Krüppel-like factor 4 ameliorates diabetic kidney disease by activating autophagy via the mTOR pathway

Diabetic kidney disease (DKD) is diagnosed increasingly frequently and represents a serious threat to human health. Krüppel-like factor 4 (KLF4) has aroused attention due to its potential effect on podocytes and in ameliorating proteinuria associated with glomerulopathy. The purpose of the present study was to investigate the potential role of KLF4 in DKD. It was hypothesized that KLF4 impacts diabetic nephropathy by mediating the podocyte autophagic process. A KLF4 plasmid vector was constructed, and podocytes were transfected and incubated with DKD mice serum for in vitro experiments. A db/db spontaneous DKD mouse model was also established for in vivo study.

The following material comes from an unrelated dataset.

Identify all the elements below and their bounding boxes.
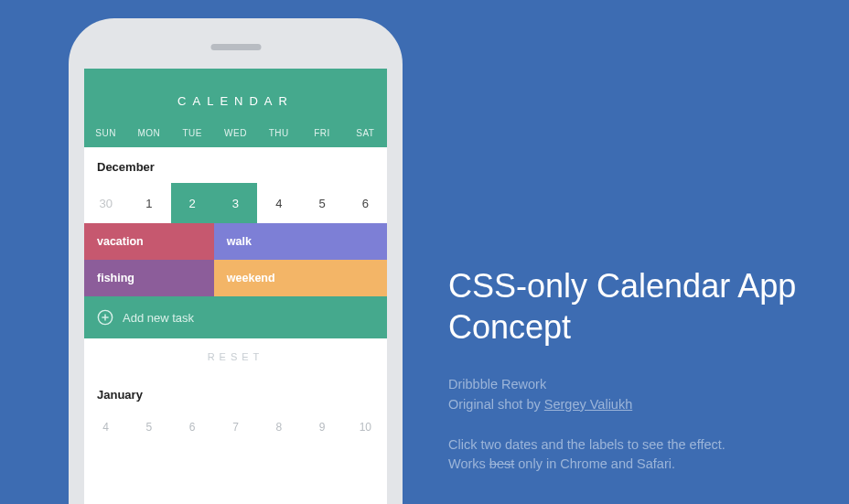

After treatment, the level of serum creatinine (Scr), blood urea nitrogen (BUN), and 24-h urinary protein was determined. Immunofluorescence and periodic acid-Schiff staining, western blotting, flow cytometry and a TUNEL assay were performed to observe changes in glomerular morphology and the level of apoptosis, cytoskeleton proteins, epithelial-mesenchymal transition (EMT) biomarkers, autophagic proteins and mTOR pathway proteins in each group. KLF4 overexpression significantly reduced the level of urinary albumin, Scr, BUN and attenuated mesangial matrix expansion, as well as mesangial cell proliferation in DKD mice. KLF4 overexpression also inhibited podocyte apoptosis and downregulated vimentin and α-smooth muscle actin, and upregulated E-cadherin and nephrin, both in vivo and in vitro. Moreover, the microtubule associated protein 1 light chain 3α (LC3)-II/LC3-I ratio and LC3-II fluorescence was significantly increased in the vector-KLF4 group compared to the negative control vector group both in vivo and in vitro. Finally, a decrease in the level of phosphorylated (p)-mTOR and p-S6K protein expression was observed following KLF4 overexpression in vitro. The present findings suggested that KLF4 plays a renoprotective role in DKD, which is associated with the activation of podocyte autophagy, and may be involved in the mTOR signaling pathway.